The momentum of Game 6 seemed to shift in favor of whichever team controlled the glass. Initially, the Grizzlies worked the offensive boards while limiting the Spurs to a single opportunity. Those two aspects of their first quarter play were crucial to forming an early cushion, and would later come into play when the Grizzlies started to create separation — however slight — from their opponents in pursuit. The Spurs had their moments, though; whether due to fatigue or just a lack of effort on Memphis’ part, San Antonio made a push in the second and hung around in the third due to their competition on the glass. It couldn’t last. Not with Zach Randolph and Marc Gasol bullying their way into prime rebound position. Not with Shane Battier darting around the court collecting more boards than all but two of the Spurs. Memphis outscored San Antonio in each of the quarters in which they held the rebounding advantage, and while that may be implicit (fewer points usually indicate more misses, and more misses beget more opportunities to rebound), the Grizzlies’ effort to control the boards was clearly explicit.
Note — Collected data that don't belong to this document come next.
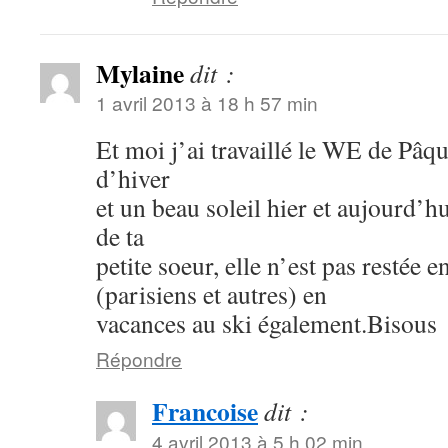
Mylaine
dit :
1 avril 2013 à 18 h 57 min
Et moi j’ai travaillé le WE de Pâqu
d’hiver
et un beau soleil hier et aujourd’hu
de ta
petite soeur, elle n’est pas restée 
(parisiens et autres) en
vacances au ski également.Bisous
Répondre
Francoise
dit :
4 avril 2013 à 5 h 02 min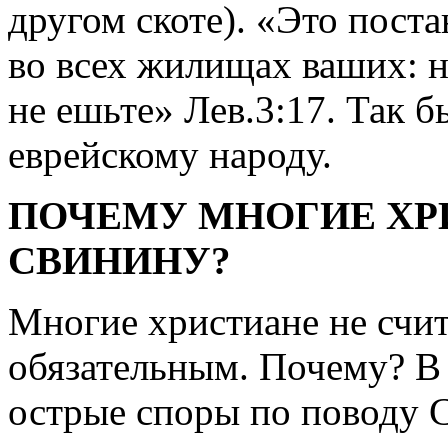
другом скоте). «Это пост
во всех жилищах ваших: н
не ешьте» Лев.3:17. Так 
еврейскому народу.
ПОЧЕМУ МНОГИЕ ХР
СВИНИНУ?
Многие христиане не счит
обязательным. Почему? В
острые споры по поводу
Rebounding was only a portion of Randolph’s contribution, though. His play in this game and this series is the reason why the Grizzlies are the toast of the league at present; when he hasn’t been dominating the glass, Randolph has been scoring like a legitimate superstar, and the consistency of his point production provided a steady pillar for Memphis’ surge. Tony Parker and Manu Ginobili cut into the Grizzlies’ lead repeatedly over the game’s final minutes, but Randolph never relented. He backed down Antonio McDyess. He hit turnaround jumpers over outstretched arms. He converted the kinds of shots usually reserved for the league’s true elite, a distinction which Randolph creeps closer toward with every performance like this one. His production is unquestionable, and now his résumé includes the toppling of a conference power despite being in a position of the greatest seeding disadvantage.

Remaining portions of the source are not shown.